Administration Metrics Sheet
Financial
Budget
Actual
Deviation
Revenue installed
$667,000
$672,000
+$5,000
Gross margin installed
$165,000
$166,500
+$1,500
Total G&A per month
$110,000
$110,000
$0
Net operating profit
$55,000
$56,500
+$1,500
Accounts receivable DSO
20 Days
24 Days
+4 Days
Average job size
$250,000
$275,000
+$25,000
Cash position
$225,000
$150,000
-$75,000

Managing Cash

Finally, administration provides us with our cash position. You can be making all the money in the world, but if you can’t collect it, don't have it or are spending it too fast, you could find yourself unable to keep the doors open. You must pay your vendors, your employees and your bills. Cash has nothing to do with profit.

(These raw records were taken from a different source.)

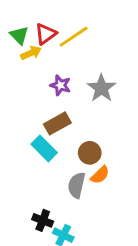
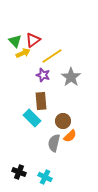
yellow line: (74, 37) -> (52, 56), moved
brown rectangle: (57, 123) -> (41, 101), turned -66
black cross: (43, 220) -> (19, 172), moved

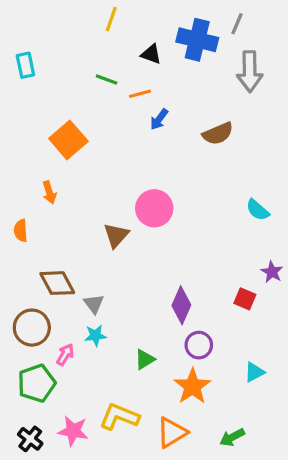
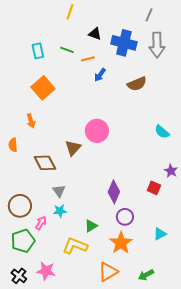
blue cross: (197, 40) -> (124, 43), moved
cyan rectangle: (25, 65) -> (38, 51), moved
brown diamond: (57, 283) -> (45, 163), moved
yellow L-shape: (119, 417) -> (75, 246), moved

We manage cash weekly, not just monthly. I suggest you do the same. If you find cash tight, check your accounts receivable days outstanding or look at whether you are paying your bills too quickly. Now might not be the time to pay early and take discounts.

By the way, cash will lag revenue. In other words, high-volume installation will generate a great deal of costs. So recognize that you might have a large sum of cash in the bank this month but that next month you will pay for collecting that cash. This is a key leading and trailing indicator. Revenue and cash lead a high outflow the next month. A high outflow in a month is a trailing indicator of previously high revenue and cash.

Measuring Success

We've talked about how administration can provide metrics for us to use to manage our business, but we really haven’t touched on how we measure administration’s success. How does Plaskoff Construction measure that? We think that if we receive accurate, timely financial statements within 10 days of the close of a month and weekly metrics and forecasts, administration has done its job. We also think that if accounts receivable days outstanding runs low, administration is collecting. Finally, if our cash position is good, administration is managing cash appropriately.

Be sure to reward your administrative department. Although it does not directly generate profit or sales, it’s clearly an indispensable part of your team.